→ How to complete this task
When a line below contains the word "Chapters", copy that line.

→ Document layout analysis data
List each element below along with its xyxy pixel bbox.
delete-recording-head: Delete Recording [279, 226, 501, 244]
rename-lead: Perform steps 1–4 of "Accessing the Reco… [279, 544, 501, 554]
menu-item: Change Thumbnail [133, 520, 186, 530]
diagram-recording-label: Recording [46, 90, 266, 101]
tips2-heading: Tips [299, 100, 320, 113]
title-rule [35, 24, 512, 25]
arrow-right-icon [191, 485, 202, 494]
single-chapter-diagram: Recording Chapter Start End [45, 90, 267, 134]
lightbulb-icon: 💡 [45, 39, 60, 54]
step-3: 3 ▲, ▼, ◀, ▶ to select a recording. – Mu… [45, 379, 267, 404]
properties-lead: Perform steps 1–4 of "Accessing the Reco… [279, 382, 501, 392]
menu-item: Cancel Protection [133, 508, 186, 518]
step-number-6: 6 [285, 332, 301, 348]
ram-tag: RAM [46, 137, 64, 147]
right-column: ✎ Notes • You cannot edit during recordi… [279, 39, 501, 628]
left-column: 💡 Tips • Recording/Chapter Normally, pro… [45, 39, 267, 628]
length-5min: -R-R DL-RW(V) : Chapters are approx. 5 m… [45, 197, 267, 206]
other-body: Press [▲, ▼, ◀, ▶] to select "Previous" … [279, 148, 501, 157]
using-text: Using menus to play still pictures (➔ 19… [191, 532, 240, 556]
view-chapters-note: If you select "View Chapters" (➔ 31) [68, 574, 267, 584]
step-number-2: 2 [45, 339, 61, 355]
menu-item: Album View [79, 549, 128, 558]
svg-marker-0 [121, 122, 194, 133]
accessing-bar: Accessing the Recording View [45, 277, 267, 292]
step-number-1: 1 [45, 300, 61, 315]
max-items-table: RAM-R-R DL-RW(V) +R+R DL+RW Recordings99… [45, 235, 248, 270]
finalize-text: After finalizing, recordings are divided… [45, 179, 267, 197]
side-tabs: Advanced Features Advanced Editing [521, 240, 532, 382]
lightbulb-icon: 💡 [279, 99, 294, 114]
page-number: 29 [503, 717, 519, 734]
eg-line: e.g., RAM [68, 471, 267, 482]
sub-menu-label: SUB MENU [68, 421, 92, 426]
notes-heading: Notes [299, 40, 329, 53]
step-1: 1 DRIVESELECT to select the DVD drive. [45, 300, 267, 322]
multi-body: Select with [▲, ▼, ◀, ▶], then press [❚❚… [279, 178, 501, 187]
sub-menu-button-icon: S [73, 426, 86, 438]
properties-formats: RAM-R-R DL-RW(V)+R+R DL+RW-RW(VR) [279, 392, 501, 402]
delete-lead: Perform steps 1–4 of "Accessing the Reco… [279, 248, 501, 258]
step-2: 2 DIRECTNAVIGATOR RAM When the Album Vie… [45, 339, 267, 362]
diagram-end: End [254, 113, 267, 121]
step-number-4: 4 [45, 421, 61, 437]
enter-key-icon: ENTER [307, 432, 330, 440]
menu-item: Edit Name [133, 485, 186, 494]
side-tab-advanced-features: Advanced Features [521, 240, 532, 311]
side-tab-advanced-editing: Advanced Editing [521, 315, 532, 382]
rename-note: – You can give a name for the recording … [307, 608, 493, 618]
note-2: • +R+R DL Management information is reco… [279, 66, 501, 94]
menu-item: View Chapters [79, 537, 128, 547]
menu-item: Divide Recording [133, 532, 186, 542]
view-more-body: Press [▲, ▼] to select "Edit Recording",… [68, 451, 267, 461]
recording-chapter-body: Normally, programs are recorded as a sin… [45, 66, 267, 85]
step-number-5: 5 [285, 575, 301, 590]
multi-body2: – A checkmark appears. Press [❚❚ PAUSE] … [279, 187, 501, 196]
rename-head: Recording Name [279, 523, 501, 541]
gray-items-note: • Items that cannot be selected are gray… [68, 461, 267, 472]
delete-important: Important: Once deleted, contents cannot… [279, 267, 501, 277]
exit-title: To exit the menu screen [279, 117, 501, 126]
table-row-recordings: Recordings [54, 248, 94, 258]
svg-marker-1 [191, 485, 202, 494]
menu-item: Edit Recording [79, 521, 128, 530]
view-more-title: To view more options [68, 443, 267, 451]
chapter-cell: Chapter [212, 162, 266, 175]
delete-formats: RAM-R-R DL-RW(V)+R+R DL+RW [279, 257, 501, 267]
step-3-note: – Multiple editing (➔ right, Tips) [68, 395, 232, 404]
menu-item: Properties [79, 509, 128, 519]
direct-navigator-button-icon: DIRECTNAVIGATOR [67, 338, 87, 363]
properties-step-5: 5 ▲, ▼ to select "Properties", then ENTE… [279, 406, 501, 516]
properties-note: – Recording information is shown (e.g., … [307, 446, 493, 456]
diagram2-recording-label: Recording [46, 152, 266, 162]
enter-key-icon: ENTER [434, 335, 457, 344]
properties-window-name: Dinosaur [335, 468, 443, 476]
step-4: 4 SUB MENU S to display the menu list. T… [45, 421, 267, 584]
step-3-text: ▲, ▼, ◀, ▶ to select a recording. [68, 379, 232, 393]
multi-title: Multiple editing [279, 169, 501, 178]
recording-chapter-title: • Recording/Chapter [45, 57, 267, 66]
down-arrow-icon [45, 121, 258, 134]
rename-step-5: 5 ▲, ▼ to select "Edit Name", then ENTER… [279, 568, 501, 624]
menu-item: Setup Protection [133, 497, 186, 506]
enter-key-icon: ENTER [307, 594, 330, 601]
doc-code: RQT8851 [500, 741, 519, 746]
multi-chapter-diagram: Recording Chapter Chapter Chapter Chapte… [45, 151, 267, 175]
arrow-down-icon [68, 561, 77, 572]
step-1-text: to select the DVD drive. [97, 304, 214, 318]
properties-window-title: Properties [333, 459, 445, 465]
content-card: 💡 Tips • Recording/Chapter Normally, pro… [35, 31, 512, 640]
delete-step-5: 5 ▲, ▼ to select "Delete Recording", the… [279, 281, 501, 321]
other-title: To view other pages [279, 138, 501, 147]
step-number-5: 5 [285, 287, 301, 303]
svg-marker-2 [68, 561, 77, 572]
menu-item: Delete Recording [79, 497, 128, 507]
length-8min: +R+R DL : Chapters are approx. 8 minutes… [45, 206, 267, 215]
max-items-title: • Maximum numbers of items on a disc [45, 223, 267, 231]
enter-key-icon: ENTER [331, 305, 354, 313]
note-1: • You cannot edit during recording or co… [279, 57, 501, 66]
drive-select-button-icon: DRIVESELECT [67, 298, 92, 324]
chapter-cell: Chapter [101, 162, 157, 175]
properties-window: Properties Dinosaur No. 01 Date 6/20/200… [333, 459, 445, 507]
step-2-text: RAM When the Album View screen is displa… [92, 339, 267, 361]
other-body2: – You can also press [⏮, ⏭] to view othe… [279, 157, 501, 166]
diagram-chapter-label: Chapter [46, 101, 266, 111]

→ Exercise result
length-5min: -R-R DL-RW(V) : Chapters are approx. 5 m… [45, 197, 267, 206]
view-chapters-note: If you select "View Chapters" (➔ 31) [68, 574, 267, 584]
menu-item: View Chapters [79, 537, 128, 547]
length-8min: +R+R DL : Chapters are approx. 8 minutes… [45, 206, 267, 215]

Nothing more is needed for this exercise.